One important planning aspect is keeping the temperature just right for the candidates. As the first-ever televised presidential debate — between candidates John F. Kennedy and Richard Nixon in 1960 — illustrated, appearance can be crucial. The 1960 debate is remembered for Nixon looking pale and exhausted, compared with Kennedy’s tanned and confident appearance.

Today, such media considerations are commonplace in politics, and neither candidate could afford to appear uncomfortable or be seen sweating during a debate. Two additional air ducts were constructed over the stage, the open archways above the seating area was closed off to seal the temperatures in, and the area was precooled.

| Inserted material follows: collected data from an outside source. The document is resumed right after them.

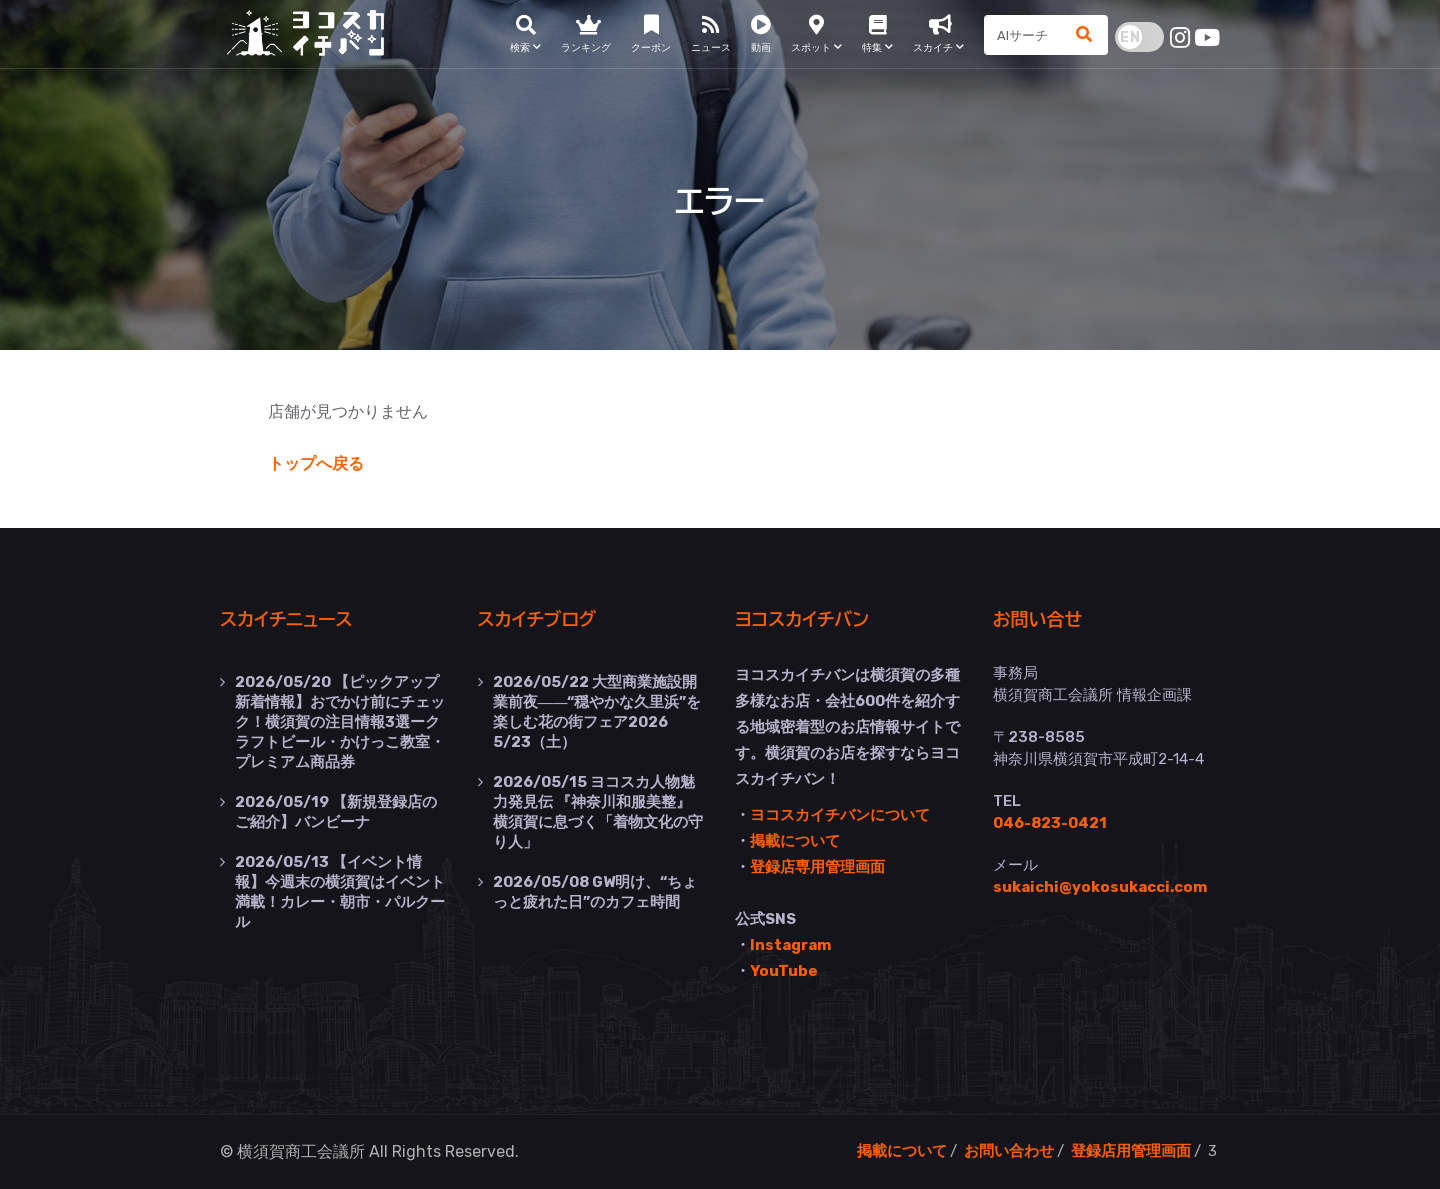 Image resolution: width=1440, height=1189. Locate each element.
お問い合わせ (1009, 1151)
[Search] (1024, 35)
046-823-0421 (1050, 823)
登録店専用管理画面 (817, 867)
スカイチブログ (537, 620)
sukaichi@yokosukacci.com (1100, 887)
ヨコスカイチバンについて (840, 815)
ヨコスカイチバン (802, 620)
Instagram (790, 945)
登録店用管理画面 (1131, 1151)
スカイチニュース (286, 620)
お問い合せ (1038, 620)
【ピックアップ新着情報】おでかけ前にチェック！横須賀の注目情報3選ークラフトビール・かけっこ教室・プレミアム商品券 (340, 722)
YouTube (784, 971)
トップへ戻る (316, 463)
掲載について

“We run it down into the low 60s,” Rackers said, “and you get all the physical space as a holder of the cooler temperature, so when the heatload comes in — all the people and all the lights create a tremendous heatload — it will remain under 65 degrees.”

Another consideration is acoustics. Sound typically reverberates in the gymnasium, but the carpet and drapes, aside from adding a touch of elegance, helped absorb the sound. The air ducts also were tweaked and tested so there was no noise.

Additionally, the University ensured that each campaign received the same amount of space as the other, said John Schael, director of athletics and member of the Debate Steering Committee.

“Each candidate was set up in the two basketball coaches’ offices that are on opposite sides of the stage,” Schael said. “The offices, as well as the campaign workspace and holding rooms, are identical in square footage.”

During the construction, the hallways of the Athletic Complex were strewn with wiring, pipes and drapes, computer equipment, and office chairs and tables. Inside the stage area, two small mobile cranes were used to help install the additional cooling vents and much of the drapery.

The CPD arrived at 6 a.m. Sept. 29 from the University of Mississippi with the set that had been used for the presidential debate the Friday before. By the afternoon of Sept. 30, the set was nearly complete, the lighting rigs — with more than 100 studio lights — were up, and the moderator’s desk and lecterns were in place.

That evening, the CPD installed the last elements of the semicircular stage set, including lit panels behind each candidate that featured wording from the Declaration of Independence, which gave the stage a more modern look than in years past. The overall set design remained simple to keep viewers’ focus on the candidates, not the backdrop.

The afternoons of Oct. 1 and 2 were used for checks, walkthroughs and any last-minute tweaks before the Oct. 2 evening’s debate.

Peter Eyre, senior adviser for the CPD, said, “The people at Washington University are great, the school always goes above and beyond to make sure the debate goes smoothly, and the facilities here are ideally suited for hosting debates, so you can’t ask for anything more.”

Beyond transforming the debate venue itself, two other gyms in the Athletic Complex were converted in order to house the media.

The Recreational Gym became both the Media Filing Center (containing approximately 220 tables with electrical and communications outlets) and “Spin Alley,” where pundits offered their views of the debate immediately afterwards.

Francis Gym, site of the 1904 Olympics, also offered workspaces to C-SPAN and to various affiliate network and television stations by using drapery to separate each area.

In addition, office space and classrooms throughout the building were temporarily designated to the CPD and to five major networks. Outside, 45 exterior live stand-up positions were constructed for TV interviews.

A unique factor in this year’s vice presidential debate was the public and media’s fascination with Palin, and approximately 3,100 media members were credentialed for the debate.

The influx of media required that additional trucks and generators be parked on the practice field, and more than three miles of network cabling was run to accommodate wireless devices.

Schael praised the multifaceted effort of the entire University community in preparing for such an event.

“When it comes to hosting debates, Washington University has the ingredients of a championship team — experience, talent, teamwork, leadership and a tradition that has an elevating power of its own,” he said.